**Dataset entries**
-- -- --

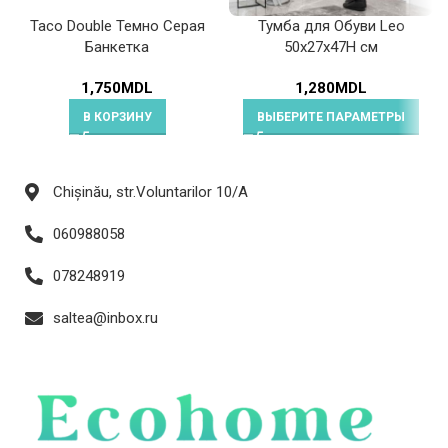
Taco Double Темно Серая
Тумба для Обуви Leo
Банкетка
50x27x47H cм
1,750
MDL
1,280
MDL
В КОРЗИНУ
ВЫБЕРИТЕ ПАРАМЕТРЫ
Chișinău, str.Voluntarilor 10/A
060988058
078248919
saltea@inbox.ru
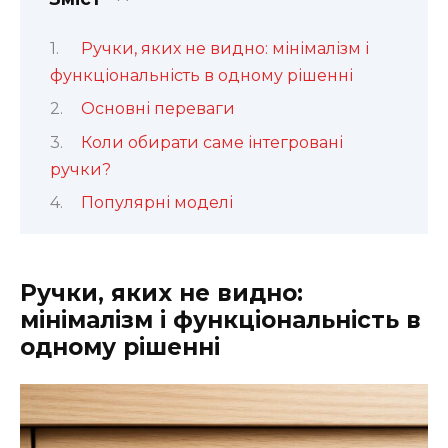
Ручки, яких не видно: мінімалізм і
функціональність в одному рішенні
Основні переваги
Коли обирати саме інтегровані
ручки?
Популярні моделі
Ручки, яких не видно:
мінімалізм і функціональність в
одному рішенні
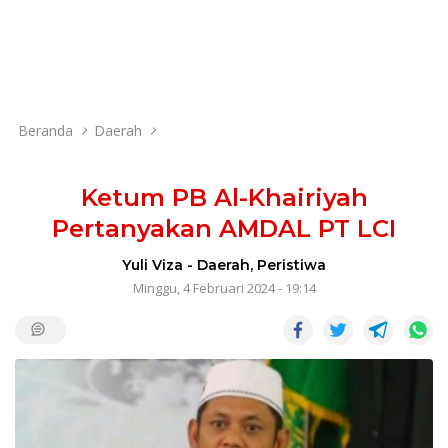
Beranda
Daerah
Ketum PB Al-Khairiyah
Pertanyakan AMDAL PT LCI
Yuli Viza
-
Daerah
,
Peristiwa
Minggu, 4 Februari 2024 - 19:14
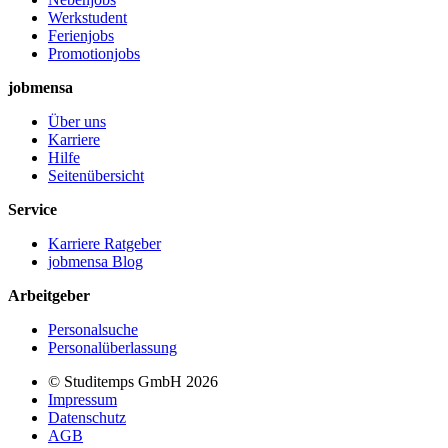
Werkstudent
Ferienjobs
Promotionjobs
jobmensa
Über uns
Karriere
Hilfe
Seitenübersicht
Service
Karriere Ratgeber
jobmensa Blog
Arbeitgeber
Personalsuche
Personalüberlassung
© Studitemps GmbH
2026
Impressum
Datenschutz
AGB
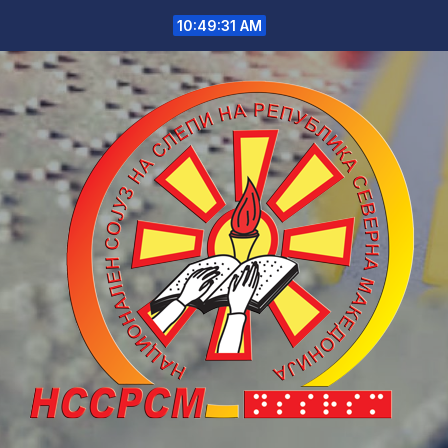
Skip
10:49:31 AM
to
content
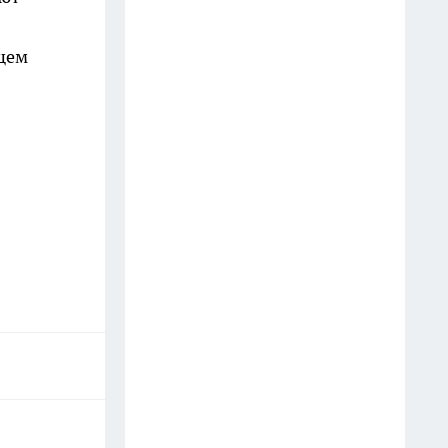
Старые простыни - сокровище
щем
для хозяйки: как превратить
хлопковую ветошь в уютный
бисквитный плед
19 июля
Зубной пастой закупаюсь
оптом: вот как отмываю
сковородки до блеска — 5
работающих лайфхаков
18 июля
Фасад без бригады и лесов: чем
облицевать дом, чтобы он
выглядел дороже сайдинга, а
стоил вдвое меньше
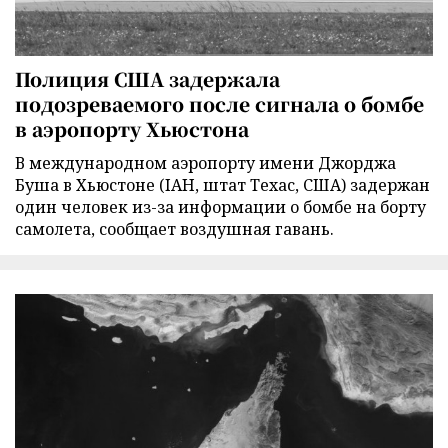
Полиция США задержала
подозреваемого после сигнала о бомбе
в аэропорту Хьюстона
В международном аэропорту имени Джорджа
Буша в Хьюстоне (IAH, штат Техас, США) задержан
один человек из-за информации о бомбе на борту
самолета, сообщает воздушная гавань.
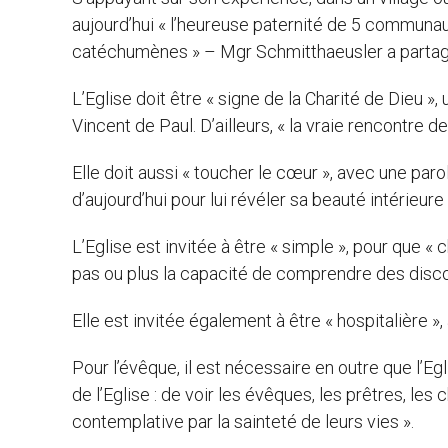
aujourd’hui « l’heureuse paternité de 5 communau
catéchumènes » – Mgr Schmitthaeusler a partagé q
L’Eglise doit être « signe de la Charité de Dieu », un
Vincent de Paul. D’ailleurs, « la vraie rencontre d
Elle doit aussi « toucher le cœur », avec une paro
d’aujourd’hui pour lui révéler sa beauté intérieure »,
L’Eglise est invitée à être « simple », pour que «
pas ou plus la capacité de comprendre des discou
Elle est invitée également à être « hospitalière »,
Pour l’évêque, il est nécessaire en outre que l’Eg
de l’Eglise : de voir les évêques, les prêtres, les c
contemplative par la sainteté de leurs vies ».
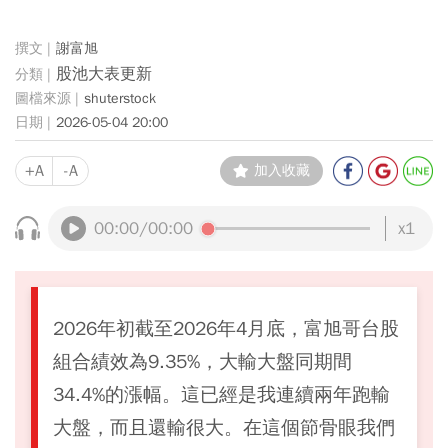
謝富旭
股池大表更新
shuterstock
2026-05-04 20:00
+A
-A
加入收藏
00:00
/00:00
x1
2026年初截至2026年4月底，富旭哥台股
組合績效為9.35%，大輸大盤同期間
34.4%的漲幅。這已經是我連續兩年跑輸
大盤，而且還輸很大。在這個節骨眼我們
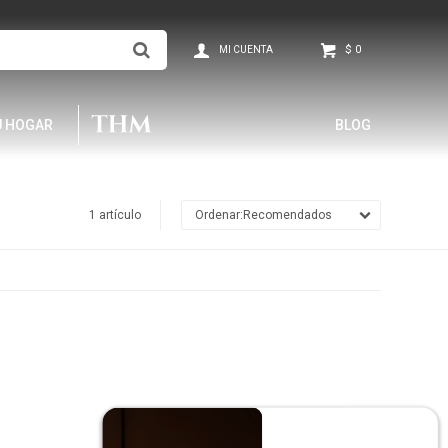
$
0
U HOGAR
BLOG
1 artículo
Recomendados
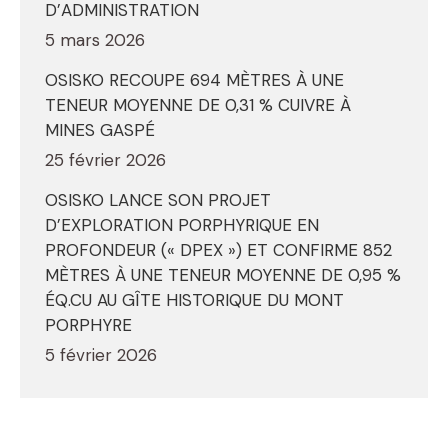
D’ADMINISTRATION
5 mars 2026
OSISKO RECOUPE 694 MÈTRES À UNE
TENEUR MOYENNE DE 0,31 % CUIVRE À
MINES GASPÉ
25 février 2026
OSISKO LANCE SON PROJET
D’EXPLORATION PORPHYRIQUE EN
PROFONDEUR (« DPEX ») ET CONFIRME 852
MÈTRES À UNE TENEUR MOYENNE DE 0,95 %
ÉQ.CU AU GÎTE HISTORIQUE DU MONT
PORPHYRE
5 février 2026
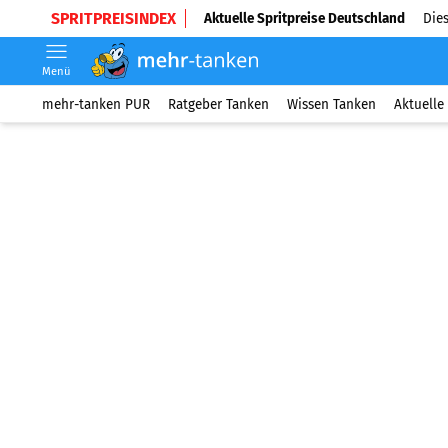
SPRITPREISINDEX
Aktuelle Spritpreise Deutschland
Dies
Menü
mehr-tanken PUR
Ratgeber Tanken
Wissen Tanken
Aktuelle 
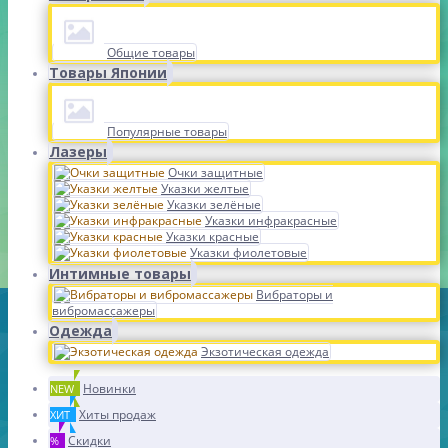
Общие товары
Товары Японии
Популярные товары
Лазеры
Очки защитные
Указки желтые
Указки зелёные
Указки инфракрасные
Указки красные
Указки фиолетовые
Интимные товары
Вибраторы и
вибромассажеры
Одежда
Экзотическая одежда
Новинки
NEW
Хиты продаж
ХИТ
Скидки
%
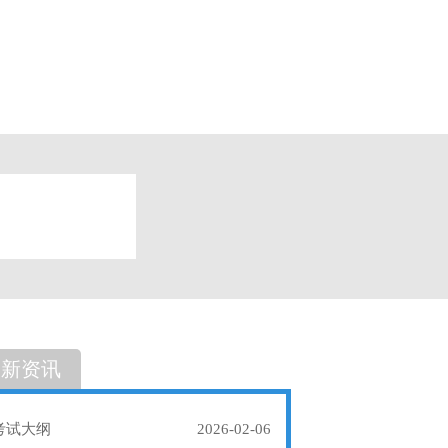
题
单选题
最新资讯
考试大纲
2026-02-06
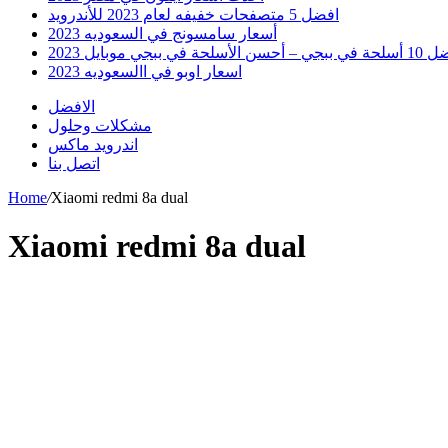
افضل 5 متصفحات خفيفه لعام 2023 للأندرويد
أسعار سامسونج في السعوديه 2023
 أحسن الأسلحة في ببجي موبايل 2023
اسعار اوبو في االسعوديه 2023
الافضل
مشكلات وحلول
اندرويد ماكس
اتصل بنا
Home
/
Xiaomi redmi 8a dual
Xiaomi redmi 8a dual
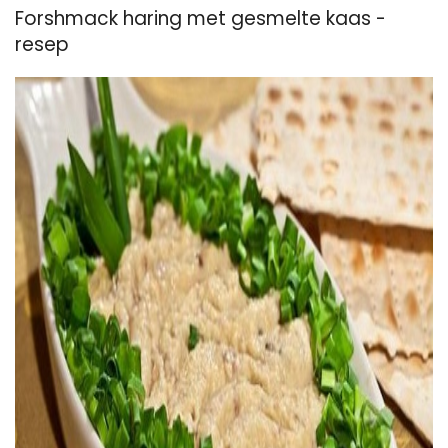
Forshmack haring met gesmelte kaas -
resep
ad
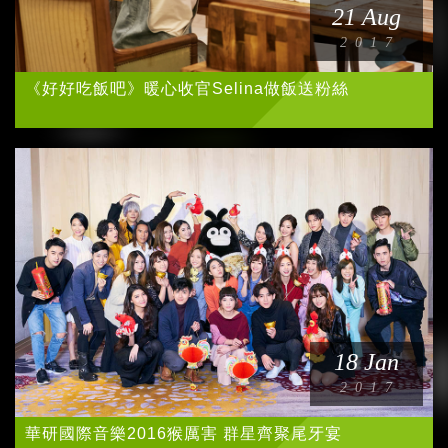
21 Aug
2017
木木 林葦妮
《好好吃飯吧》暖心收官Selina做飯送粉絲
JUD 陳泳希
77Ke柯棨棋
babyMINT
沒有才能
鄭馥儀
劉子絢
18 Jan
2017
掰掰啾啾
華研國際音樂2016猴厲害 群星齊聚尾牙宴
爽爽貓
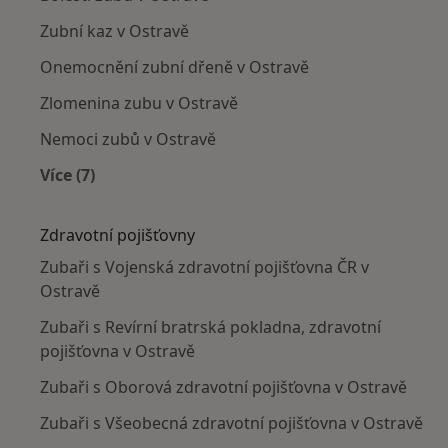
Zubní kaz v Ostravě
Onemocnění zubní dřeně v Ostravě
Zlomenina zubu v Ostravě
Nemoci zubů v Ostravě
Více (7)
Více v kategorii: Nejčastěji léčené nemoci
Zdravotní pojišťovny
Zubaři s Vojenská zdravotní pojišťovna ČR v
Ostravě
Zubaři s Revírní bratrská pokladna, zdravotní
pojišťovna v Ostravě
Zubaři s Oborová zdravotní pojišťovna v Ostravě
Zubaři s Všeobecná zdravotní pojišťovna v Ostravě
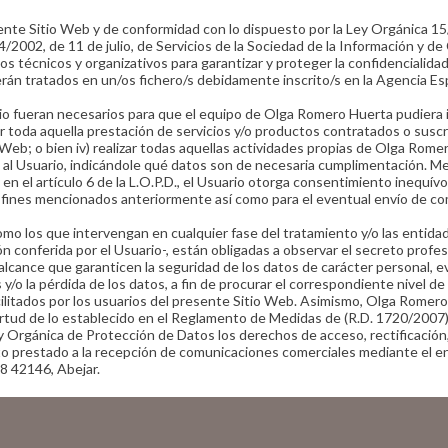
te Sitio Web y de conformidad con lo dispuesto por la Ley Orgánica 15
/2002, de 11 de julio, de Servicios de la Sociedad de la Información y d
os técnicos y organizativos para garantizar y proteger la confidencialidad
erán tratados en un/os fichero/s debidamente inscrito/s en la Agencia 
uario fueran necesarios para que el equipo de Olga Romero Huerta pudiera 
ar toda aquella prestación de servicios y/o productos contratados o suscri
 Web; o bien iv) realizar todas aquellas actividades propias de Olga Rom
l Usuario, indicándole qué datos son de necesaria cumplimentación. Media
en el artículo 6 de la L.O.P.D., el Usuario otorga consentimiento inequ
los fines mencionados anteriormente así como para el eventual envío de
como los que intervengan en cualquier fase del tratamiento y/o las entid
n conferida por el Usuario-, están obligadas a observar el secreto profesi
alcance que garanticen la seguridad de los datos de carácter personal, ev
s y/o la pérdida de los datos, a fin de procurar el correspondiente nivel 
facilitados por los usuarios del presente Sitio Web. Asimismo, Olga Ro
rtud de lo establecido en el Reglamento de Medidas de (R.D. 1720/2007)
y Orgánica de Protección de Datos los derechos de acceso, rectificación,
o prestado a la recepción de comunicaciones comerciales mediante el en
8 42146, Abejar.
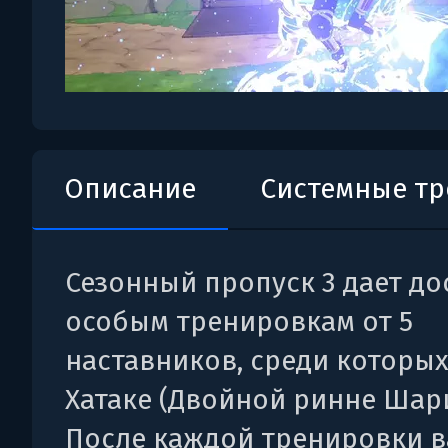
Описание
Системные т
Сезонный пропуск 3 дает до
особым тренировкам от 5
наставников, среди которых
Хатаке (Двойной ринне Шари
После каждой тренировки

-- -- --

**REQUIREMENT**
Starting at the line that holds "Сезонный пропуск 3 дает до", retype each line exactly through the end of the entries, both ends included.

**EXPECTED OUTPUT**
Сезонный пропуск 3 дает до
особым тренировкам от 5
наставников, среди которых
Хатаке (Двойной ринне Шари
После каждой тренировки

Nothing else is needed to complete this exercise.